Chrome Extension for publishers to investigate third-party ads
As a publisher on the web today, you may have a love-hate relationship with ad networks. On one hand, those ad networks help to pay the bills. But on the other hand, their questionable coding abilities, poor security, and dubious business practices expose you to all sorts of problems.
Our team has spent countless hours dissecting the DOM to try to track down offending ads. This is tedious work, especially when an ad call gets bounced from network to network, creating an extremely complex DOM of nested IFRAMEs.
Down the Rabbit Hole is designed to stremaline this process. Using a CSS selector provided by you, it identifies the top-level DOM elements for your ad units. It then recursively descends those elements, building a simpler object model for you to analyze.
- simplifies the identification and interpretation of the ad-related portion of the DOM
- "compresses" the tree by skipping past DOM elements that aren't really important and only tracking select properties
- makes off-site objects easily identifiable
- tries to identify pixel trackers
- tries to identify the DOM elements that are most likely the ad creative itself
- attempts to keep track of a "network path" so you can see the whole ad chain where ads are coming from; this is a work in progress
- computes statistics like the number of scripts and iframes loaded beneath each node in the tree
In order for DTRH to work with your site, you need to give it a CSS selector that will capture all the top-level DOM elements of your ad units (and is specific enough to not capture non-ad-unit elements).
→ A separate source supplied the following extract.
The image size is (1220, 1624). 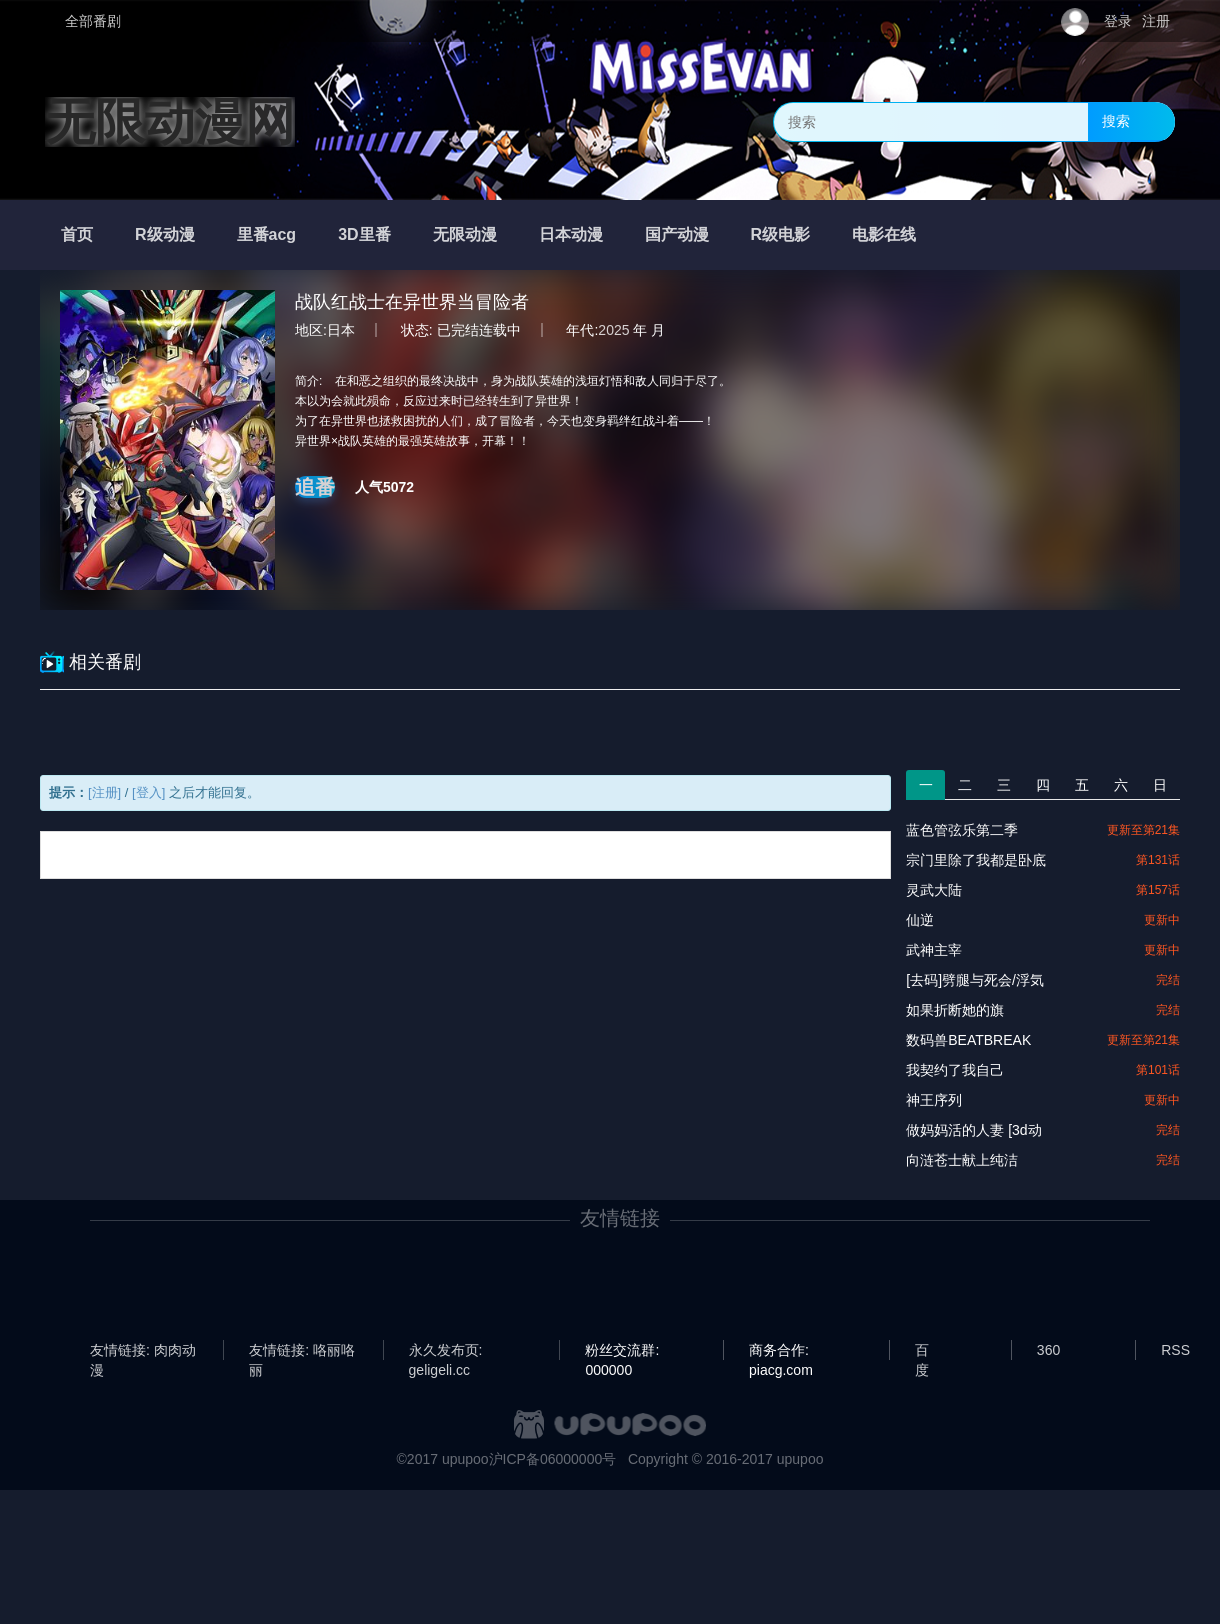 What do you see at coordinates (962, 1160) in the screenshot?
I see `向涟苍士献上纯洁` at bounding box center [962, 1160].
For example, if you look at the ad tags on http://slashdot.org/, you will see that they all have IDs like div-gpt-ad-728x90_a
and div-gpt-ad-300x250_a
. You can capture them all with a selector like
[id*='div-gpt-ad']
Once you have your selector, use the options dialog to configure DTRH. You can open it either from the extensions page in chrome, or by clicking on the gear icon in the DTRH popup window. If you have a DTRH window open when you change the CSS selector, you'll need to close DTRH and reopen it to get it to rescan your page's DOM.
If you enable developer mode in chrome's extension manager, you can "load unpacked extension". Just point chrome at the rabbithole directory.
The code is interesting on a few levels:
DTRH builds a single unified tree representing your page's DOM along with all nested IFRAMEs' DOMs, including those from other domains. Javascript running within a page cannot access the DOM of an iframe from another origin. A chrome extension can get around this limitation by injecting a script into the page and all iframes. It can then pass a message to the frames and gather information from all of the frames via callbacks, and then merging the sub-trees into the main tree.
Rather than sending one message to all frames, it sends an individual message to each individual frame; this is important, because if we sent one message to all frames, we would only be able to process one callback (the first one that happens to be called by one of the frames).
I originally started with the DTRH UI inside of a regular extension popup. The problem with that is that you can't move the popup, so it can be hard to see the ads in your page as you are inspecting them. In order to create a standalone window that could be moved, I changed the code to use an event page instead of a default_popup. When the user clicks the extension button, we inject the code into the frames from background.js (we can't do it in popup.js), then we send a message to the newly created window to have it begin messaging the frames and gathering the data.